**PROVIDED ENTRIES:**
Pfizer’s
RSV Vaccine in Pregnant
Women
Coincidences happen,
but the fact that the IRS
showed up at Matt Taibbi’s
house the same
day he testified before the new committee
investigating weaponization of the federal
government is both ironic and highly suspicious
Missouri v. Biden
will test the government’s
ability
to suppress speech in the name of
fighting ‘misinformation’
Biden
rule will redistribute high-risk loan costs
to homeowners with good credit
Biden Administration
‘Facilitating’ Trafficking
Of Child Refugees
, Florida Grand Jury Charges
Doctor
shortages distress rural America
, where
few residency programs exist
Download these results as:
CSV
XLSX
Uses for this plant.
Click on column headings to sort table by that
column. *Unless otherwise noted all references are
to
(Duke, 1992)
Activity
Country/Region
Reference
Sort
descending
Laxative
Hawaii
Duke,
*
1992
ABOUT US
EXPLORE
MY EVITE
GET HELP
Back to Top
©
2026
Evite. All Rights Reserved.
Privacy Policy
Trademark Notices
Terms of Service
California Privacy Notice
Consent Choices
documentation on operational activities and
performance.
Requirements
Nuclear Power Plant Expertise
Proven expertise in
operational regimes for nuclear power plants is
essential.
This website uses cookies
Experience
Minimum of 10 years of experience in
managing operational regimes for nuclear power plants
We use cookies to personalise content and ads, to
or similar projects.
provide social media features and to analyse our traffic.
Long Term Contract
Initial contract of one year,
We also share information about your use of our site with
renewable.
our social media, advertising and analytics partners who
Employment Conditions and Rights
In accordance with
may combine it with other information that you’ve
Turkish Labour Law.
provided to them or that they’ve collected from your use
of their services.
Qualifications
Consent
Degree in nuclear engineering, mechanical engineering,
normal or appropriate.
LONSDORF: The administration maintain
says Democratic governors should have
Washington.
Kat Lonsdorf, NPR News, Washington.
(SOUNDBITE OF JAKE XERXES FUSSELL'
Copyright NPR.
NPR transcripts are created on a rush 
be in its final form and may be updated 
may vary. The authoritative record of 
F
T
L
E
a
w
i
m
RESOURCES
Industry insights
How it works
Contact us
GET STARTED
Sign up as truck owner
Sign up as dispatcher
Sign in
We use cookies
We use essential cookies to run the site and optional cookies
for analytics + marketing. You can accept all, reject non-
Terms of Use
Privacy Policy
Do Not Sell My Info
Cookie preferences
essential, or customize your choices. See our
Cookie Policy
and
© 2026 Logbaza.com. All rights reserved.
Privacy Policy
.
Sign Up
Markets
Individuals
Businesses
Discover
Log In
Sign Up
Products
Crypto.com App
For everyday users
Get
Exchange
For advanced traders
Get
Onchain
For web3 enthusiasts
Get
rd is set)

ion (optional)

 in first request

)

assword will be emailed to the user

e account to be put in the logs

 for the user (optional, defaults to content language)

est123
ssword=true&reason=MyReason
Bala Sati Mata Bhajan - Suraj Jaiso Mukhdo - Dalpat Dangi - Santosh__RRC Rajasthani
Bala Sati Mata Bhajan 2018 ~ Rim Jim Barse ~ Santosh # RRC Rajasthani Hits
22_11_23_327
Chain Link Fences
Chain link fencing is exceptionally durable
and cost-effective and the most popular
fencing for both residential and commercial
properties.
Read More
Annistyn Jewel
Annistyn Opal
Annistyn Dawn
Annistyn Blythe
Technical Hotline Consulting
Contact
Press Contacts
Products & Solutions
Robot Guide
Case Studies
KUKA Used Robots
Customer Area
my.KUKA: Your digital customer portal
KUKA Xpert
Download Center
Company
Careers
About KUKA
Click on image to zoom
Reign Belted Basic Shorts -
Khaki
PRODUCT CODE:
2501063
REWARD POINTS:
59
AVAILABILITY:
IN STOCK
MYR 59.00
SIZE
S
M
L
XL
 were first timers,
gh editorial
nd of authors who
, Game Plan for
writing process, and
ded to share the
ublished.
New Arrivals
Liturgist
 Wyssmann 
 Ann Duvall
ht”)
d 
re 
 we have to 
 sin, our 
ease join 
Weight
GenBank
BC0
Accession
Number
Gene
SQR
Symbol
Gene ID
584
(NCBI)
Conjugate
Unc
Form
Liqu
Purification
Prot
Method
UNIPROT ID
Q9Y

**THE TASK:**
Copy from the entries only those lines that hold the word "KUKA".

**RESPONSE TO THE TASK:**
KUKA Used Robots
my.KUKA: Your digital customer portal
KUKA Xpert
About KUKA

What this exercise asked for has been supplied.